> EXERCISE AIM
Answer with a number only: how many lines of the data contain "News"?

> DATASET EXTRACT

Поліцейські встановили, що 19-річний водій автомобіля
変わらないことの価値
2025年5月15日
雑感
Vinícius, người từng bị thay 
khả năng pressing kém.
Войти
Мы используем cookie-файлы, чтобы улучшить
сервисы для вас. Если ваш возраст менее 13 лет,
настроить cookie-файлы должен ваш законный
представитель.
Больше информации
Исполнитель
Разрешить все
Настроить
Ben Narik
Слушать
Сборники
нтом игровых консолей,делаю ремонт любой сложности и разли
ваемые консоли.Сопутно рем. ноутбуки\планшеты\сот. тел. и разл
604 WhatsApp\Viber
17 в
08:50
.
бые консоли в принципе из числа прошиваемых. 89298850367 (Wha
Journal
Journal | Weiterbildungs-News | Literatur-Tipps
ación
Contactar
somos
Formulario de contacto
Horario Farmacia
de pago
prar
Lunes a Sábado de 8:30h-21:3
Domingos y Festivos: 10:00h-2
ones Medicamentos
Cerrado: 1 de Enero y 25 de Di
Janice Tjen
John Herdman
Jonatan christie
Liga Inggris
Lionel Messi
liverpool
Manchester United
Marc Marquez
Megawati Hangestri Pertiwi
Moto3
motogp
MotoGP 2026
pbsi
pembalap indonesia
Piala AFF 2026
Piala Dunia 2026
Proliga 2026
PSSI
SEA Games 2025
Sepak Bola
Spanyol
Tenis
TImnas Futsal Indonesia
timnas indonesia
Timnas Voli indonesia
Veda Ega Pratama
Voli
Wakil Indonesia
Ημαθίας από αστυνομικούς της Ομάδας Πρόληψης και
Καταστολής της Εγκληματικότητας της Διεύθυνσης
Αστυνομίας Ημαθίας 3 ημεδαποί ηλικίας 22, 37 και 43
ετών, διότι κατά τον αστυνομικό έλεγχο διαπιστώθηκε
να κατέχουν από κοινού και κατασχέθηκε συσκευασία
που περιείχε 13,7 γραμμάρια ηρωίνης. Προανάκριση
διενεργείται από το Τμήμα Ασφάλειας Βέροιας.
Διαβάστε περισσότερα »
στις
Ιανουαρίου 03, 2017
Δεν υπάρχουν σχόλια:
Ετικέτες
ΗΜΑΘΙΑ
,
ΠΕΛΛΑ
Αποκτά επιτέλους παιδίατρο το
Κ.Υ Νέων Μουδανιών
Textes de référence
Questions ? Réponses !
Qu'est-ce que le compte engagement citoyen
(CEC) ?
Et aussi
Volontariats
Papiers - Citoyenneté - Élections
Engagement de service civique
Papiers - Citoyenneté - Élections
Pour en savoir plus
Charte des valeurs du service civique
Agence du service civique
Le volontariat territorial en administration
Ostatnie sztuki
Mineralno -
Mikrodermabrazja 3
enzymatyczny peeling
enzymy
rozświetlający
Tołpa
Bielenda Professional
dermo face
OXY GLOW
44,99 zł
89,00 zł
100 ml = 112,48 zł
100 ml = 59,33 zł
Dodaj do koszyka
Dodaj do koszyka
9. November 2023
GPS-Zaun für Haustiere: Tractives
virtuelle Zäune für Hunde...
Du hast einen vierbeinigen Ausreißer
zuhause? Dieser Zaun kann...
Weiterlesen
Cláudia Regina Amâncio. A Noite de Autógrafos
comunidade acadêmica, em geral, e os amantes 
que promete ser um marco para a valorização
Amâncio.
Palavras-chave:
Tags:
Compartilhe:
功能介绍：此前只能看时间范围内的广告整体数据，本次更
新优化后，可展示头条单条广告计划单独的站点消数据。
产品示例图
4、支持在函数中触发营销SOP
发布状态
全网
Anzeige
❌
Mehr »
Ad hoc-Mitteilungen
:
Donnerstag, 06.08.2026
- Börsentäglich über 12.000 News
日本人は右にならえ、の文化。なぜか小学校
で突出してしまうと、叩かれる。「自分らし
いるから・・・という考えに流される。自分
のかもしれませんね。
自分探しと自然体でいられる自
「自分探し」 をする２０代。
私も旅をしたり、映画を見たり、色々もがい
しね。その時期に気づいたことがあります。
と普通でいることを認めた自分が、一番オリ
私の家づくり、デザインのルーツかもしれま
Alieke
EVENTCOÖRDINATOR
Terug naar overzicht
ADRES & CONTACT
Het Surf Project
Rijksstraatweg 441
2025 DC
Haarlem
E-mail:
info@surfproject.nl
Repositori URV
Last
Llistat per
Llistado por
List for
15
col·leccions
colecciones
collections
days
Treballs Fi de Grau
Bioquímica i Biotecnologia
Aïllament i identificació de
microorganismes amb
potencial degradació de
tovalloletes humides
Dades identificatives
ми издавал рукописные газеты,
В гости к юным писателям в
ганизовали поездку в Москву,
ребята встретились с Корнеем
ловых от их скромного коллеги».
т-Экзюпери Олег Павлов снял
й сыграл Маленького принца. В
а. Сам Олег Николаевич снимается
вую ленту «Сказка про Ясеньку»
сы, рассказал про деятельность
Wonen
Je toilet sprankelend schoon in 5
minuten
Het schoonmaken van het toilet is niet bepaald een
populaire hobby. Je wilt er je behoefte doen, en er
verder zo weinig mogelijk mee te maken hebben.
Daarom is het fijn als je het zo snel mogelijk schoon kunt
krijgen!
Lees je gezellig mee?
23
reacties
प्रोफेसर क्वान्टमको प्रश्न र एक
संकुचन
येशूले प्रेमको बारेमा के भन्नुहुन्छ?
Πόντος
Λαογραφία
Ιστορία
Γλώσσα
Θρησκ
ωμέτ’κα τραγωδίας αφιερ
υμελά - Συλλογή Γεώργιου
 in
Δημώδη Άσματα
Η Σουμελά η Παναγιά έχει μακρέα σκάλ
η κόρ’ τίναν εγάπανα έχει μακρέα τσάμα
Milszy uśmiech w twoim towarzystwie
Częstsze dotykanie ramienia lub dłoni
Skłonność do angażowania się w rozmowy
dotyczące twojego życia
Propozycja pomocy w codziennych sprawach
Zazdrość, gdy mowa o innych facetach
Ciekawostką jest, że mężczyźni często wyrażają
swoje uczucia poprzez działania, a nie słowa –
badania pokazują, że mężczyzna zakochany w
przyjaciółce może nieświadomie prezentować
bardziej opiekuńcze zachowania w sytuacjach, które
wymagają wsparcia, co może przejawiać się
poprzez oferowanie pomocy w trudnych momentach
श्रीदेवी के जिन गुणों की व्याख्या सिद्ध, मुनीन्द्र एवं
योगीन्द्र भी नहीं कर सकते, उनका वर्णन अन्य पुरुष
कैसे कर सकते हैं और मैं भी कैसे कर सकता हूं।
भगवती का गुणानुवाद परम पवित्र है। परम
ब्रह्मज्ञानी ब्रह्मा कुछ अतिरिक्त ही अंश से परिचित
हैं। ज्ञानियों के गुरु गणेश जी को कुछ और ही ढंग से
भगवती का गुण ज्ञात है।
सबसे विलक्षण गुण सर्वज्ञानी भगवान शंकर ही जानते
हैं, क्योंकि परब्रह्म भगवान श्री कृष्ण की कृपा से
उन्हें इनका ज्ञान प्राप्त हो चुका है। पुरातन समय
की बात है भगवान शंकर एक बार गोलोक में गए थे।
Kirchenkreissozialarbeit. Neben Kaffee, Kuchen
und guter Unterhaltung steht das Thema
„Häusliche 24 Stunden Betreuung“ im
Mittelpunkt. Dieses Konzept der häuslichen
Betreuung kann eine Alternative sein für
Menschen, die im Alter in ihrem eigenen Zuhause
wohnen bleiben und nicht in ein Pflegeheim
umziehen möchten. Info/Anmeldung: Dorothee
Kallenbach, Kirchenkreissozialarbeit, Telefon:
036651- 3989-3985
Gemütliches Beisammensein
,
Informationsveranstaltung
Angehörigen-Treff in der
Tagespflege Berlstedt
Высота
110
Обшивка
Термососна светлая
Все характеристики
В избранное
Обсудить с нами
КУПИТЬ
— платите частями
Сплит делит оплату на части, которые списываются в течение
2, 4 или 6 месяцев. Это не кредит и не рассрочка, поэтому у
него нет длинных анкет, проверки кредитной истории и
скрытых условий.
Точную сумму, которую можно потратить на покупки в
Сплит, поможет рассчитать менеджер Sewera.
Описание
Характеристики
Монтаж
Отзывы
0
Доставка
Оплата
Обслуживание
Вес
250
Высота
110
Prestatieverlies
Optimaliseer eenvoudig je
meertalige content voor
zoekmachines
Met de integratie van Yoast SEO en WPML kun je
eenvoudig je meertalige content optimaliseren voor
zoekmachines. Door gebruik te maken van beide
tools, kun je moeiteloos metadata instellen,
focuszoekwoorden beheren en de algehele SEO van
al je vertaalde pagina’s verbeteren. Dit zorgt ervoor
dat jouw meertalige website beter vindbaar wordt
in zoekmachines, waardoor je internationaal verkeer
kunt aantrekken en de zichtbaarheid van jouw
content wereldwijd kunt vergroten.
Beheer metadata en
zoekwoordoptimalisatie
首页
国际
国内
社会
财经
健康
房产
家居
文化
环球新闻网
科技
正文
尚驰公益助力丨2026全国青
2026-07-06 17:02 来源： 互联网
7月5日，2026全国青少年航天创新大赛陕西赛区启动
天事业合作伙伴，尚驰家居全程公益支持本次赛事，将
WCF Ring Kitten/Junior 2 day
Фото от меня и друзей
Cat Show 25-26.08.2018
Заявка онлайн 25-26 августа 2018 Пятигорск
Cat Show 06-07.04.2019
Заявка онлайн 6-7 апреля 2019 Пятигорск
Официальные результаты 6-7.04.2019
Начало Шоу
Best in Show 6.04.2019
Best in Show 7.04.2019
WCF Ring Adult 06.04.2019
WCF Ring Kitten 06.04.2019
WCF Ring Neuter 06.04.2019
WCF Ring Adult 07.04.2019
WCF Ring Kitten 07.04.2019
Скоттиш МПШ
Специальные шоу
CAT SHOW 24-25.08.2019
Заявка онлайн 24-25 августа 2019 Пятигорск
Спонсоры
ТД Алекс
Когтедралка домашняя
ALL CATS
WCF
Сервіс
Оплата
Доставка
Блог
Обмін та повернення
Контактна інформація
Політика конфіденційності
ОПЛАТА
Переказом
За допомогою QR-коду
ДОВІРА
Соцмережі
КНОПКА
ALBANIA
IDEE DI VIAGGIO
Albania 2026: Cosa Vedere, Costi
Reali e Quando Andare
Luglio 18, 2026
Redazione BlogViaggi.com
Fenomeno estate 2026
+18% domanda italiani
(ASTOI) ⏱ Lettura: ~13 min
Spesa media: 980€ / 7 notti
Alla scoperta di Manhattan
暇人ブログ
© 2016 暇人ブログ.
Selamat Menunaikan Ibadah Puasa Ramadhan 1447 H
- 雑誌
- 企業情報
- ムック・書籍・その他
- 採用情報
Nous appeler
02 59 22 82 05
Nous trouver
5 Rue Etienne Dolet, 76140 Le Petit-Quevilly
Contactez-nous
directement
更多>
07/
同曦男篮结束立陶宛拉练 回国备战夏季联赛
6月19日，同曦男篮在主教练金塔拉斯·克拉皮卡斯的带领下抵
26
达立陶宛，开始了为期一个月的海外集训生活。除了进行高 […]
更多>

> SOLUTION TO THIS EXERCISE
2